ARTICLE | doi:10.20944/preprints202012.0697.v1
Subject: Life Sciences, Biochemistry Keywords: Repeat-Induced Point Mutations; RIP; Accessory Chromosome; Genome Compartmentalization; GC Content; Genetic Variation; Fusarium circinatum; Transposable Elements; Interstitial Telomeric Repeats; Effector Genes.
Online: 28 December 2020 (12:18:11 CET)
Repeat-Induced Point mutations (RIP) serves as a genome defence mechanism that impedes the deleterious consequences of repeated motifs such as transposable elements in fungi. Genomic regions with RIP are biased for adenosine and thymine transitions and the cumulative influence of RIP is thought to have a considerable impact on genome composition. We investigated the impact of RIP on localized genomic regions and whole-genome sequences for representatives of the pine pathogen, Fusarium circinatum.

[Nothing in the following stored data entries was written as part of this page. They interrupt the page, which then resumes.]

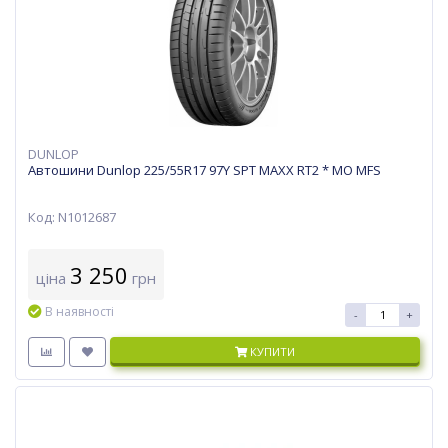
DUNLOP
Автошини Dunlop 225/55R17 97Y SPT MAXX RT2 * MO MFS
Код: N1012687
3 250
ціна
грн
В наявності
-
+
КУПИТИ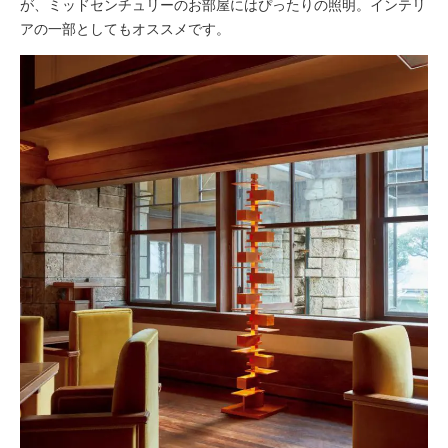
が、ミッドセンチュリーのお部屋にはぴったりの照明。インテリ
アの一部としてもオススメです。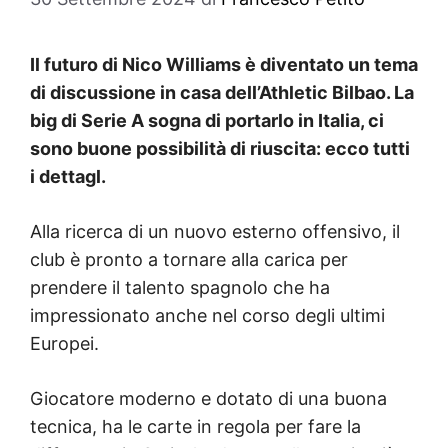
Il futuro di Nico Williams è diventato un tema
di discussione in casa dell’Athletic Bilbao. La
big di Serie A sogna di portarlo in Italia, ci
sono buone possibilità di riuscita: ecco tutti
i dettagl.
Alla ricerca di un nuovo esterno offensivo, il
club è pronto a tornare alla carica per
prendere il talento spagnolo che ha
impressionato anche nel corso degli ultimi
Europei.
Giocatore moderno e dotato di una buona
tecnica, ha le carte in regola per fare la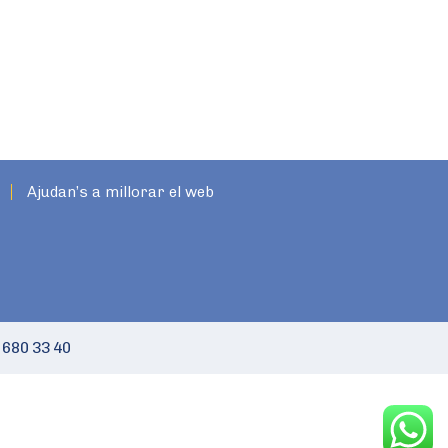
Ajudan’s a millorar el web
 680 33 40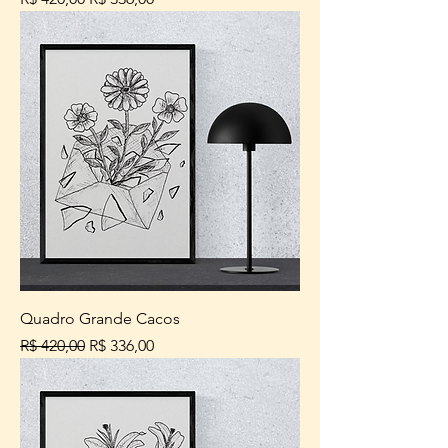
Quadro Grande Cacos
Preço normal
Preço promocional
R$ 420,00
R$ 336,00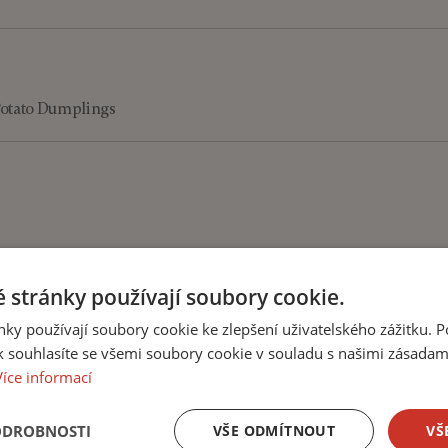
Potato Dumplings
 stránky používají soubory cookie.
ky používají soubory cookie ke zlepšení uživatelského zážitku. 
Deserts
 souhlasíte se všemi soubory cookie v souladu s našimi zásadam
Více informací
ODROBNOSTI
VŠE ODMÍTNOUT
VŠ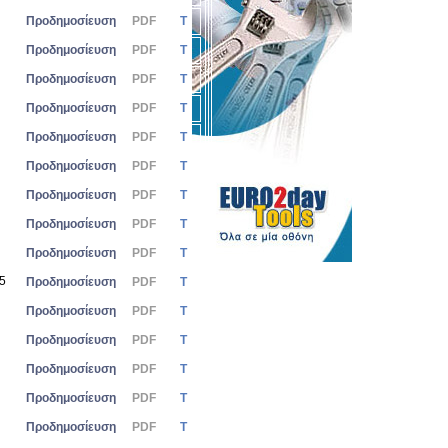
Προδημοσίευση
PDF
Τ
Προδημοσίευση
PDF
Τ
Προδημοσίευση
PDF
Τ
Προδημοσίευση
PDF
Τ
Προδημοσίευση
PDF
Τ
Προδημοσίευση
PDF
Τ
Προδημοσίευση
PDF
Τ
Προδημοσίευση
PDF
Τ
Προδημοσίευση
PDF
Τ
25
Προδημοσίευση
PDF
Τ
Προδημοσίευση
PDF
Τ
Προδημοσίευση
PDF
Τ
Προδημοσίευση
PDF
Τ
Προδημοσίευση
PDF
Τ
Προδημοσίευση
PDF
Τ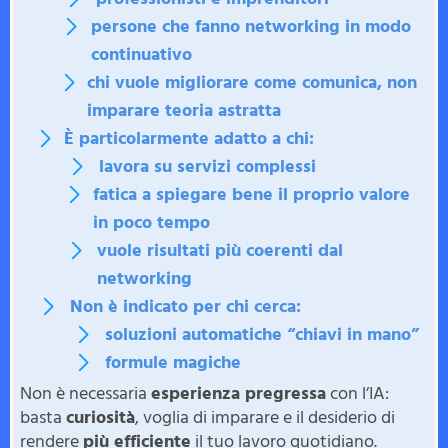
persone che fanno networking in modo
continuativo
chi vuole migliorare come comunica, non
imparare teoria astratta
È particolarmente adatto a chi:
lavora su servizi complessi
fatica a spiegare bene il proprio valore
in poco tempo
vuole risultati più coerenti dal
networking
Non è indicato per chi cerca:
soluzioni automatiche “chiavi in mano”
formule magiche
Non è necessaria
esperienza pregressa
con l’IA:
basta
curiosità
, voglia di imparare e il desiderio di
rendere
più efficiente
il tuo lavoro quotidiano.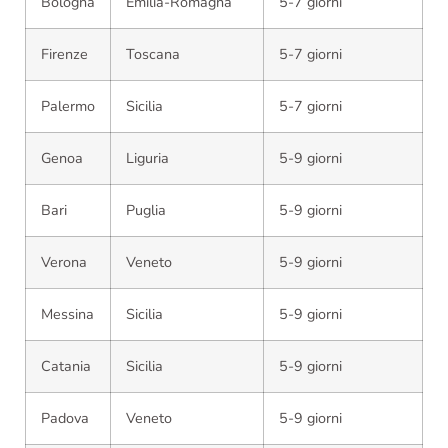
Bologna
Emilia-Romagna
5-7 giorni
Firenze
Toscana
5-7 giorni
Palermo
Sicilia
5-7 giorni
Genoa
Liguria
5-9 giorni
Bari
Puglia
5-9 giorni
Verona
Veneto
5-9 giorni
Messina
Sicilia
5-9 giorni
Catania
Sicilia
5-9 giorni
Padova
Veneto
5-9 giorni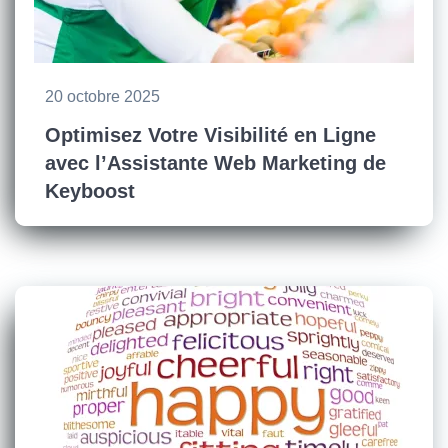
20 octobre 2025
Optimisez Votre Visibilité en Ligne
avec l’Assistante Web Marketing de
Keyboost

We set out to determine the intraspecific variation in acquired RIP and the role of RIP in the development of diverse F. circinatum sub-genomic compartments. The results of the study show that the AT-enriched sub-genomic compartment accounts for ca. 97% of the calculated RIP and was further prominent in both core and accessory genomic regions. However, more extensive RIP was observed in the accessory sub-compartment and more variable regions of the genome. Regions with RIP indicated increased intrinsic curvature of the DNA which may influence DNA-protein interactions and may promote constitutive heterochromatin formation. The results show that RIP is an important source of functional novelty and genome variation. RIP contributes to the evolution of the genetic landscape and differentiation of diverse sub-genomic compartments of this important fungal pathogen.